Permangono ancora limiti alla stabilizzazione dei precari? La strada che dovrà portare, invece, al rinnovo dei contratti collettivi per i dipendenti della Pa è ancora piena di vincoli?
Contratti collettivi e precari: ancora criticità. Sul versante precari, l’ampliamento più significativo nella direzione della stabilizzazione è costituito dalla possibilità di superare il tetto delle capacità assunzionali dell’ente. I Comuni infatti possono infatti utilizzare in tutto o in parte la spesa media per le assunzioni flessibili del triennio 2015/2017 aggiungendole alle ordinarie capacità assunzionali (che peraltro sono state di recente aumentate dalla legge di conversione del D.L. n. 50/2017); è necessario dimostrare che il Comune è in possesso dei requisiti per le assunzioni, che la spesa per le assunzioni flessibili viene diminuita in modo permanente, che non si determinano maggiori oneri e che comunque le spese sono sostenibili.
I limiti che frenano il ricorso a questo istituto sono tuttavia molti: in primo luogo, possono essere stabilizzati solo i dipendenti a tempo determinato, i Co.Co.Co. ed i lavoratori socialmente utili e di pubblica utilità.
C’è una specifica esclusione per i somministrati e i dirigenti, e per chi è stato assunto come componente un ufficio di staff di organi politici di qualunque amministrazione e, negli enti locali, per gli assunti ex articolo 110 del Tuel. Inoltre, la stabilizzazione è una possibilità delle P.A. e non un obbligo.
Riguardo i Co.Co.Co. è arrivato anche l’ultimo avviso dell’Inps ai committenti pubblici e privati che hanno denunciato lavoratori alla gestione separata ma non hanno pagato i relativi contributi: sono state elaborate le situazioni debitorie delle aziende committenti che, per l’anno 2016, hanno denunciato, tramite il flusso Uniemens, il pagamento di compensi ai soggetti iscritti alla Gestione Separata di cui all’art. 2, comma 26, della legge 335/1995. L’elaborazione ha interessato sia le aziende committenti private che le Pubbliche Amministrazioni.

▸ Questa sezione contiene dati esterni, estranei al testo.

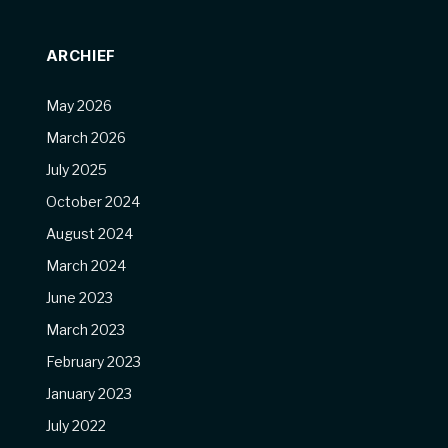
ARCHIEF
May 2026
March 2026
July 2025
October 2024
August 2024
March 2024
June 2023
March 2023
February 2023
January 2023
July 2022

Sulla questione rinnovo, invece? Secondo la nuova direttiva ARAN non si trovano le soluzioni ai parecchi dubbi che sorgono dalla sua lettura. Se da un lato il documento, per natura, deve avere contorni abbastanza sfumati, dall’altro è indubbio che non si trovano quei binari entro i quali l’Aran può e deve muoversi.
La legge di stabilità per l’anno 2016 (articolo 1, comma 466, della legge 28 dicembre 2015, n. 208, come modificato dall’articolo 1, comma 369, della legge 11 dicembre 2016, n. 232) ha previsto, in applicazione dell’articolo 48, comma 1 del d.lgs. n. 165/2001, risorse pari a 300 milioni di euro al lordo degli oneri riflessi a carico dell’amministrazione, a decorrere dall’anno 2016, da destinare al rinnovo dei contratti collettivi di lavoro del personale dipendente delle amministrazioni statali, con riferimento al periodo contrattuale 2016-2018, nonché ai miglioramenti economici del personale in regime di diritto pubblico dipendente dalle medesime amministrazioni.
L’articolo 48, comma 2 del d.lgs. 165/01 stabilisce inoltre che le risorse per gli incrementi retributivi per il rinnovo dei contratti collettivi nazionali delle amministrazioni regionali, locali e degli enti del servizio sanitario nazionale, nonché delle università, degli enti pubblici non economici, degli enti e delle istituzioni di ricerca, ivi compresi gli enti e le amministrazioni di cui all’articolo 70, comma 4 del medesimo decreto legislativo, siano posti a carico dei rispettivi bilanci. Per quanto concerne amministrazioni regionali e locali ed enti del servizio sanitario nazionale, la stessa norma specifica che le risorse siano definite dal Governo, nel rispetto dei vincoli di bilancio, del patto di stabilità e di analoghi strumenti di contenimento della spesa, previa consultazione con le rispettive rappresentanze istituzionali del sistema delle autonomie.
Tutti concordano sul fatto che le risorse attualmente previste per tale scopo e rese disponibili dalle leggi di bilancio dell’anno 2016 e 2017 non coprano gli oneri derivanti da quell’aumento medio di 85 euro già fissato nell’accordo dello scorso 30 novembre. Ma questo cosa vuol dire? Due possono essere le conseguenze: il rinvio dei rinnovi contrattuali al momento in cui, con la legge di bilancio 2018, saranno reperite le risorse mancati, vale a dire la primavera prossima, oppure la sottoscrizione dei Ccnl con una clausola di salvaguardia che preveda la rinegoziazione nel caso in cui, in futuro, non vengano rimpinguate le disponibilità.